Current methods for cancer diagnosis are based on identifying biomarkers — molecules that reveal a particular state or process in the body – produced by the tumor or associated proteins. Not surprisingly, these markers are more abundant once the tumor has already developed significantly. And the more advanced the tumor, the more difficult it is to find effective treatment options.
Now, a research team has developed a test that can detect early-stage solid tumors with just a blood sample. In addition, the test also provides information relevant to the choice of treatment.

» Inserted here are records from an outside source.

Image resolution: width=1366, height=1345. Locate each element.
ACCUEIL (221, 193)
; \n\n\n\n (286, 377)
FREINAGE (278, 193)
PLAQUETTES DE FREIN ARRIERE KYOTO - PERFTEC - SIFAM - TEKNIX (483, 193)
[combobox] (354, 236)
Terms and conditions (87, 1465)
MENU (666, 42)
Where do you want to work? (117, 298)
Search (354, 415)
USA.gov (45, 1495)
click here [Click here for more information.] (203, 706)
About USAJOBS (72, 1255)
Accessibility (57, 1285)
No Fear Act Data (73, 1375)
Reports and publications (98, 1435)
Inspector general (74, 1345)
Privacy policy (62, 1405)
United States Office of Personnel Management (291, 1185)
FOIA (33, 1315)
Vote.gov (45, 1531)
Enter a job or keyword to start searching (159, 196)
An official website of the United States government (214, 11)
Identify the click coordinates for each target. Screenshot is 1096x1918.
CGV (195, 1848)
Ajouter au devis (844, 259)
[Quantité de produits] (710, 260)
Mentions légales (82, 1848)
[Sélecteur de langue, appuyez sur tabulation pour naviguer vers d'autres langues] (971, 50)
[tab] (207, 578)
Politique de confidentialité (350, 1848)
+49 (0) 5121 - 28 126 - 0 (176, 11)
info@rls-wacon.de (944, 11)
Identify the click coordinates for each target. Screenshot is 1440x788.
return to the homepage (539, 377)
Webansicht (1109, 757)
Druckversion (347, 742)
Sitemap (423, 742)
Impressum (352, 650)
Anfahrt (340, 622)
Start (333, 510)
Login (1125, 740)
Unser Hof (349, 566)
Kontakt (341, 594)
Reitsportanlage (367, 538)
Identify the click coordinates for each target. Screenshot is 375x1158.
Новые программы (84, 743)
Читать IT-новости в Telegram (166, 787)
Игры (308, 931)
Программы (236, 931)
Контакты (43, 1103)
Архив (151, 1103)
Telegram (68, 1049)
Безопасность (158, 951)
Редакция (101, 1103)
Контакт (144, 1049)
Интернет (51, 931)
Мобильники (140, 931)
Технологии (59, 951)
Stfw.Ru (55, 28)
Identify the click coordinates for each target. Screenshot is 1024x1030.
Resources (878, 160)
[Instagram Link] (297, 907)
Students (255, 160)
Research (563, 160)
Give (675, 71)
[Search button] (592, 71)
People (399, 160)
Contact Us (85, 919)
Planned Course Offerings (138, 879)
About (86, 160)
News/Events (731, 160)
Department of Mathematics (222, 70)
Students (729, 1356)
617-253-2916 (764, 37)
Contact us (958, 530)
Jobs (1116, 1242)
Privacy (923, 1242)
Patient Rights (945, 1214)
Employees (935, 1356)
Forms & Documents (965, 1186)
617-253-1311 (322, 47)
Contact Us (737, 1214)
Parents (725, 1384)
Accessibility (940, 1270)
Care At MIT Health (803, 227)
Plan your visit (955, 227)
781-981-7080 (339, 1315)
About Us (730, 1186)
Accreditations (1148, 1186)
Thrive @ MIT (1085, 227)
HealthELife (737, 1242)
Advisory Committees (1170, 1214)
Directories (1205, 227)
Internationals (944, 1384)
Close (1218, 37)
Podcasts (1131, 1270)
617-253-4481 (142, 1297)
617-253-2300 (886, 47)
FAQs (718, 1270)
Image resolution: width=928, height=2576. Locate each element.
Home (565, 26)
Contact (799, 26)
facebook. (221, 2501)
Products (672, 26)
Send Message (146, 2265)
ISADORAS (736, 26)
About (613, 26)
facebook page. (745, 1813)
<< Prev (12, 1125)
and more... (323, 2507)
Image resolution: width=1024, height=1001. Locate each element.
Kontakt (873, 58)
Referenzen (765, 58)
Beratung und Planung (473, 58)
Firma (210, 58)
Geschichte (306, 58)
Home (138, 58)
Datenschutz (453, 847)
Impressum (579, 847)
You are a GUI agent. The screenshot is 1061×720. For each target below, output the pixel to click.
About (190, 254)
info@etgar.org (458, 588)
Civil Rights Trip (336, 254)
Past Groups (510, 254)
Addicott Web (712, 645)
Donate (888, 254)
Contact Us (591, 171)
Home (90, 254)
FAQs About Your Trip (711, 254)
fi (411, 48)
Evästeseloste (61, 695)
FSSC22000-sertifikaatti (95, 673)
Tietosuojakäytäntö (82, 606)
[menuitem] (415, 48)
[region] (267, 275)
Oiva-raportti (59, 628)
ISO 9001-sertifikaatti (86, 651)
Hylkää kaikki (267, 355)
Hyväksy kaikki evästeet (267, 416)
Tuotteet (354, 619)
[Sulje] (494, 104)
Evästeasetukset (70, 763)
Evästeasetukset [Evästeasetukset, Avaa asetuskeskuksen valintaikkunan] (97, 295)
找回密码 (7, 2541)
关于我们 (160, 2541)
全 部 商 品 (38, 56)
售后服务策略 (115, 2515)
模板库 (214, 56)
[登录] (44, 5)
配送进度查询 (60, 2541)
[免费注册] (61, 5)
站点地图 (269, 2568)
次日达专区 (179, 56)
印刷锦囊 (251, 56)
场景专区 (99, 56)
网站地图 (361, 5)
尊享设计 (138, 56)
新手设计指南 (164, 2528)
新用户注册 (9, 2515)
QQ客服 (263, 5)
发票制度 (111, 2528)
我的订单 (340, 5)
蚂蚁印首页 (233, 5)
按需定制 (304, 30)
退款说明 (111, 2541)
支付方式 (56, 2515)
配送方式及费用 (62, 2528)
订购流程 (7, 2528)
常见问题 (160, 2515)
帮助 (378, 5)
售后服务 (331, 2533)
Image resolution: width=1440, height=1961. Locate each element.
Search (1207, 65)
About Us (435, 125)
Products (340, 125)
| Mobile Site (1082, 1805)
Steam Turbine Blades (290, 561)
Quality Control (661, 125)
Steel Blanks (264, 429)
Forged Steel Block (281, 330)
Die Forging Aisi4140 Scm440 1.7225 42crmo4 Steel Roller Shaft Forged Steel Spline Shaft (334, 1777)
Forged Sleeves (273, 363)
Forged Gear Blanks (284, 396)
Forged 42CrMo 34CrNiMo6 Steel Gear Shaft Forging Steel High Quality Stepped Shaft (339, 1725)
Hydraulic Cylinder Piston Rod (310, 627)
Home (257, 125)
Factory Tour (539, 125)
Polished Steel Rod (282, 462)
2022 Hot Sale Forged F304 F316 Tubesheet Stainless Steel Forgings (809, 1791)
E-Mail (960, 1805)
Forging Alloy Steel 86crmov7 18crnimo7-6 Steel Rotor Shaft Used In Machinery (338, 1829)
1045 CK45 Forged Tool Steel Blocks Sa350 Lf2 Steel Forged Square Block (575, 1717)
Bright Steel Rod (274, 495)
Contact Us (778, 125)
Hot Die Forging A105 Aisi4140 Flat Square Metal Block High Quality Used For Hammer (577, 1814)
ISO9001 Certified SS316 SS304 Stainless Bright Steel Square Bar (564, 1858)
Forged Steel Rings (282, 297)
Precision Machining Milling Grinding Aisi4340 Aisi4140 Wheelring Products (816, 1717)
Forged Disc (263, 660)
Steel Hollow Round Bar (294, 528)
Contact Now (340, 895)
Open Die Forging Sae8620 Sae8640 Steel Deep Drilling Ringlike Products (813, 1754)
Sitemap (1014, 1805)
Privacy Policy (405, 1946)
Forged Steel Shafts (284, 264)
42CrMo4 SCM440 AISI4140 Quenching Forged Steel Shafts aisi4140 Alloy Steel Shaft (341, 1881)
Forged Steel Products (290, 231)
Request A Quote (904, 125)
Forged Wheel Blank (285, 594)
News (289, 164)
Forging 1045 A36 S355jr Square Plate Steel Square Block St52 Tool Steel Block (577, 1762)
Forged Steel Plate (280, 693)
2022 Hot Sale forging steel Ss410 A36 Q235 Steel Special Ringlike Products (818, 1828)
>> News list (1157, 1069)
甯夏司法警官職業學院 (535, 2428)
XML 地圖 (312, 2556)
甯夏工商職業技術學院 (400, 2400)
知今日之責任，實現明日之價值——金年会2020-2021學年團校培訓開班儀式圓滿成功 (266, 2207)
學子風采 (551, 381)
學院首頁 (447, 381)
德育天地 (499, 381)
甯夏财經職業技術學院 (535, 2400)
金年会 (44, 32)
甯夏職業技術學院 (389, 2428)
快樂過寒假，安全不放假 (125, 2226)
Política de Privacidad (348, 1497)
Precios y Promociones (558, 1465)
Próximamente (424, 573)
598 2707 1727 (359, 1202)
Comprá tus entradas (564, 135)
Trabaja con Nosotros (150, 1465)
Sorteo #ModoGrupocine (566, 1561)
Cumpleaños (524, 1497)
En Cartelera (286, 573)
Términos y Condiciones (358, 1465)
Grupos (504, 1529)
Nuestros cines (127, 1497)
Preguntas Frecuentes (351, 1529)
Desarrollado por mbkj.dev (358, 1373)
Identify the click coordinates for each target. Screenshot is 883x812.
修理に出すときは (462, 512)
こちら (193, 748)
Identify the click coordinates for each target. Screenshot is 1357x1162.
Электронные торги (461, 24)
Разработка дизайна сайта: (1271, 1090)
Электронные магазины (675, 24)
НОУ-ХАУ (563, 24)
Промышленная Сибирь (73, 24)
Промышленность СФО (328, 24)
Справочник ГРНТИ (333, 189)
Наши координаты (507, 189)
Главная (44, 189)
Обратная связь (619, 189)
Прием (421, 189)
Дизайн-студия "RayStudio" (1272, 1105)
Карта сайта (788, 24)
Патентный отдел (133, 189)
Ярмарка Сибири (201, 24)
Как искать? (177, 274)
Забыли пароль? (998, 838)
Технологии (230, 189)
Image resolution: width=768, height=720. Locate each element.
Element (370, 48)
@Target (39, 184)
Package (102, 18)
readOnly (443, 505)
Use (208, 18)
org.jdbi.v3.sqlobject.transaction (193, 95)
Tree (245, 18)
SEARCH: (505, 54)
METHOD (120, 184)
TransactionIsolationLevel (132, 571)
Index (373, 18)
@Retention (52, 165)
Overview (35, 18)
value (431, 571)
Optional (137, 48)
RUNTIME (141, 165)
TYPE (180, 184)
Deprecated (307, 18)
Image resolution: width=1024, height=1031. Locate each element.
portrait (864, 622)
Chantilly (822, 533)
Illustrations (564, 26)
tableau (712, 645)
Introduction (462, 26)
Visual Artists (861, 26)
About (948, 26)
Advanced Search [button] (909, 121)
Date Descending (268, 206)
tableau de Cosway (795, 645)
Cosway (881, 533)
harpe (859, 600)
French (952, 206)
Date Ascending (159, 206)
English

To achieve this early detection, the team focused the test not on the markers produced by the tumor, but on the body’s defensive reaction to the cancer. Since the 19th century it has been known that the emergence of cancer cells causes changes in the immune system, and it was also known that these changes are more intense in cancer’s earliest stages. But they had never been used for diagnosis. The new study focuses on them, specifically on the changes in blood proteins derived from cancer’s disruption of the immune system.
But this approach posed a problem to the team: human blood contains more than 5,000 proteins, which makes it extremely difficult to analyze. So they used bioinformatics analysis and narrowed the scope of the study to five amino acids: lysine, tryptophan, tyrosine, cysteine and cysteine not bound to disulphide bonds.
They then subjected the sample to reactions that emit fluorescence when light is applied to them — fluorogenic reactions — and revealed the exact concentration of each of these amino acids in the plasma. Using the artificial intelligence tool machine learning, they identified patterns in these concentrations that could be translated into diagnostic signals.
As they explain in the published article, they applied this technique to samples from 170 patients and were able to identify 78% of cancers with a 0% false positive rate.